Бобров хотел возразить, но оглушительный грохот и волна от разрыва снаряда разбросала бойцов по подвалу.

Штурм продолжался.

Когда поутихло, Курганов негромко сказал Иванову:

— Похоронить надо часовых, покуда время есть.

— А нас кто похоронит? — еще тише отозвался Иванов. — Некому. А в общем, не все ли равно, где лежать!

— Мы не умрем, — задумчиво ответил Курганов.

Красноармейцы столпились у окопа. На краю, запрокинув к черному небу голову, лежал Мурин, рядом — Захаров. Казалось, он вот-вот встанет, заговорит.

Бельский взял документы убитых, отдал их Борису Курганову, быстро опустился на колени и поцеловал своих бойцов. Страшно покраснев, смущенный собственным поступком, он отошел в сторону.

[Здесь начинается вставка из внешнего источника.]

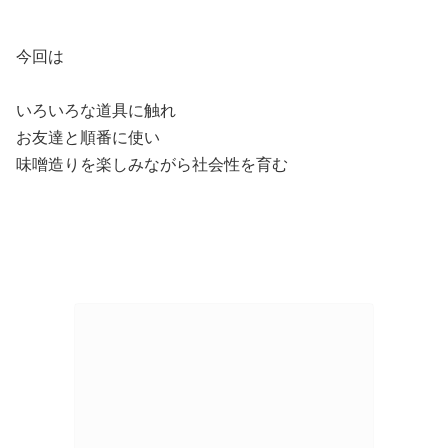
今回は
いろいろな道具に触れ
お友達と順番に使い
味噌造りを楽しみながら社会性を育む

— Клади! — негромко приказал Курганов. — Зарывай!

Комья промерзшей земли тяжело падали на дно окопа, глухо ударяя по одеревеневшим телам.

Когда могилу зарыли, Черных поставил у изголовья солдатскую зеленую каску, на которой штыком была нацарапана коротенькая надпись.

Бойцы вздыхали, шептались. Внезапно маленький Копалкин страшно выругался, вытащил из мешка заветную книжку и, размахнувшись, изо всех сил швырнул ее в темноту.

— На что ж так-то? — нерешительно сказал Бельский. — То таскал везде с собой, то…

— Это он детство свое забросил, — тихо ответил Иванов.

А Копалкин, тихий, робкий, незаметный Копалкин, наивный и слабый «цыпленок», как его называли в школе, разразился бранью:

— К черту! К дьяволу путешествия! Тут наши ребята гибнут!.. Бить надо эту сволочь, бить, бить, бить! Будь они прокляты!

Копалкин схватил винтовку и, бросившись к брустверу, стал выпускать в темноту пулю за пулей. Он стрелял и стрелял, выкрикивая отчаянные ругательства до тех пор, пока разъяренные фашисты не открыли ответный огонь. Грохот стрельбы повис над землей.

В короткие считанные минуты затишья Борис Курганов вспоминал. Перед глазами проходили улыбающиеся лица друзей. С болью думал он о родных. Он жалел, что не смог поговорить в госпитале с Ириной, и, хотя он прекрасно понимал, что за разговором, по всей вероятности, последовало бы примирение, не гнал от себя эту мысль.

Внезапно ему показалось, что он потерял фотографию. Испугавшись, он расстегнул карман гимнастерки, достал пачку документов, постепенно перебрал их, отделив фотоснимок, вздохнул с облегчением.